Nanotechnology Now





Heifer International

Wikipedia Affiliate Button


DHgate

Home > Press > Nanoparticles Deliver Combination Chemotherapy Directly to Prostate Cancer Cells

Abstract:
In recent years, studies have shown that for many types of cancer, combination drug therapy is more effective than single drugs. However, it is usually difficult to get the right amount of each drug to the tumor. Now, researchers at the Massachusetts Institute of Technology (MIT) and Brigham and Women's Hospital have developed a nanoparticle that can deliver precise doses of two or more drugs to prostate cancer cells.

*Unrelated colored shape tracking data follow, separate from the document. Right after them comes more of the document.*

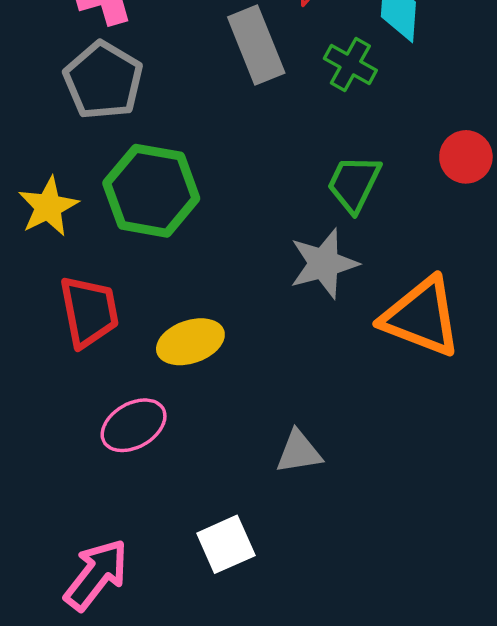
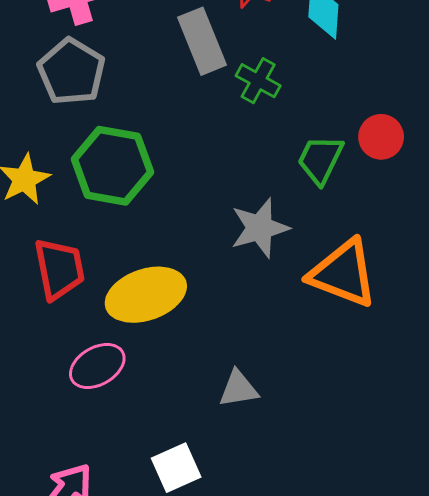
green cross: (350, 64) -> (258, 81), moved
green trapezoid: (354, 184) -> (320, 160), moved
yellow ellipse: (190, 342) -> (146, 295), size x1.4

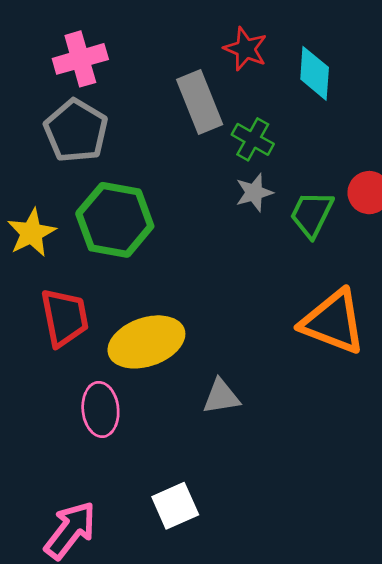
gray star: (260, 228) -> (254, 193), moved, size x0.7
pink ellipse: (97, 366) -> (100, 409), turned -66
gray triangle: (238, 389) -> (221, 397), moved

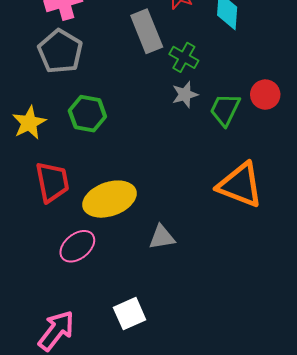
green hexagon: (115, 220) -> (87, 114), size x0.7
pink ellipse: (100, 409) -> (77, 246), turned 57

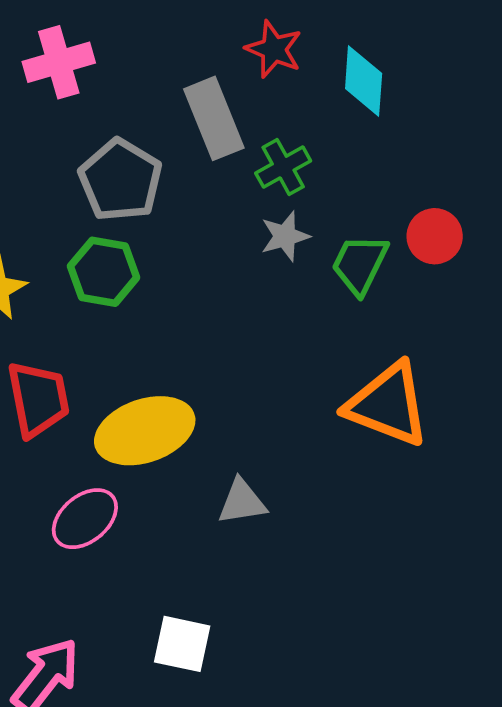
gray pentagon: (60, 51) -> (120, 180), moved
green cross: (184, 57) -> (283, 167), turned 32
white square: (130, 314) -> (182, 644), turned 36

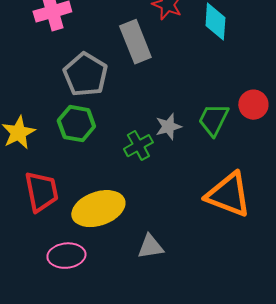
green cross: (283, 167) -> (138, 146), moved
gray star: (285, 236) -> (168, 127), moved
pink ellipse: (85, 519) -> (66, 256), turned 33

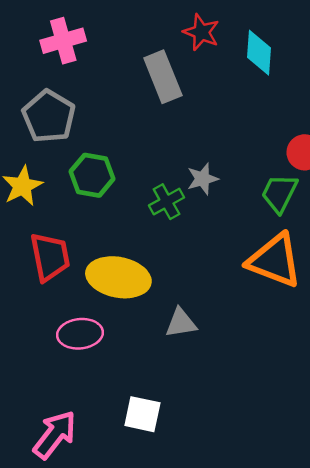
gray pentagon: (85, 75) -> (49, 116), moved
green trapezoid: (213, 120) -> (279, 193), moved
yellow ellipse: (98, 209) -> (118, 277), turned 30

Such particles, say the researchers, could improve the effectiveness of chemotherapy while minimizing the side effects normally seen with these drugs.

Nanoparticles Deliver Combination Chemotherapy Directly to Prostate Cancer Cells

Bethesda, MD | Posted on October 27th, 2010

In a study appearing in the Proceedings of the National Academy of Sciences, a team of investigators led by Omid Farokhzad and Robert Langer, both members of the MIT-Harvard Center for Cancer Nanotechnology Excellence, demonstrated the utility of their new particle by using it to deliver cisplatin and docetaxel, two drugs commonly used to treat many different types of cancer.

To build their nanoparticles, the researchers developed a new strategy that allowed them to incorporate drugs with very different physical properties, which had been impossible with previous drug-delivering nanoparticles. In earlier generations of nanoparticles, drug molecules were encapsulated in a polymer coating. Using those particles, hydrophobic (water-repelling) drugs, such as docetaxel, and hydrophilic (water-attracting) drugs, such as cisplatin, can't be carried together, nor can drugs with different charges. "With the old way, you can only do it if the two drugs are physically and chemically similar," said Dr. Farokhzad. "With this way, you can put in drugs that are relatively different from each other."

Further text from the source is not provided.